Acrobat Reader Improper Cert Validation v24.001.30307-v25.001.21265
CVE-2026-27221 Published on March 10, 2026
Acrobat Reader | Improper Certificate Validation (CWE-295)
Acrobat Reader versions 24.001.30307, 24.001.30308, 25.001.21265 and earlier are affected by an Improper Certificate Validation vulnerability that could result in a Security feature bypass. An attacker could leverage this vulnerability to spoof the identity of a signer.

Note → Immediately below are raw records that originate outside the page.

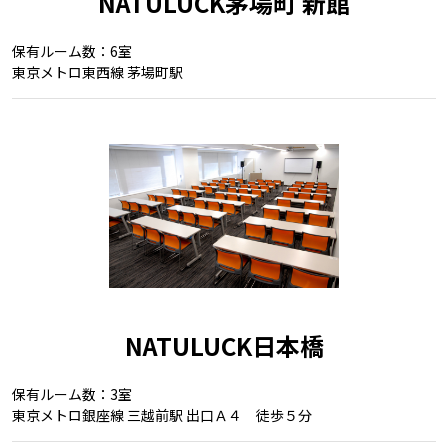
NATULUCK茅場町 新館
保有ルーム数：6室
東京メトロ東西線 茅場町駅
NATULUCK日本橋
保有ルーム数：3室
東京メトロ銀座線 三越前駅 出口Ａ４ 徒歩５分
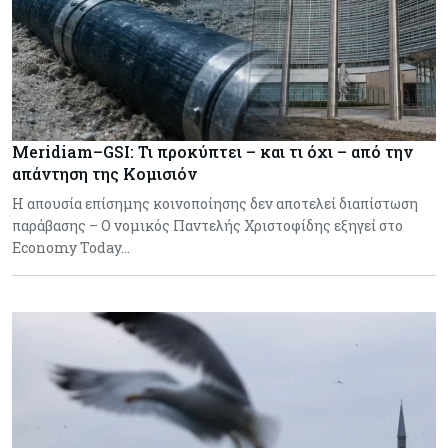
Meridiam–GSI: Τι προκύπτει – και τι όχι – από την
απάντηση της Κομισιόν
Η απουσία επίσημης κοινοποίησης δεν αποτελεί διαπίστωση
παράβασης – Ο νομικός Παντελής Χριστοφίδης εξηγεί στο
Economy Today…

Exploitation of this issue requires user interaction.
Vulnerability Analysis
CVE-2026-27221 can be exploited with local system access, requires user interaction. This vulnerability is considered to have a low attack complexity. The potential impact of an exploit of this vulnerability is considered to have no impact on confidentiality, a high impact on integrity, and no impact on availability.
Weakness Type
Improper Certificate Validation
The software does not validate, or incorrectly validates, a certificate. When a certificate is invalid or malicious, it might allow an attacker to spoof a trusted entity by interfering in the communication path between the host and client. The software might connect to a malicious host while believing it is a trusted host, or the software might be deceived into accepting spoofed data that appears to originate from a trusted host.
Products Associated with CVE-2026-27221
stack.watch emails you whenever new vulnerabilities are published in Adobe Acrobat or Adobe Reader. Just hit a watch button to start following.
Affected Versions
Adobe Acrobat Reader:- Before and including 25.001.21265 is affected.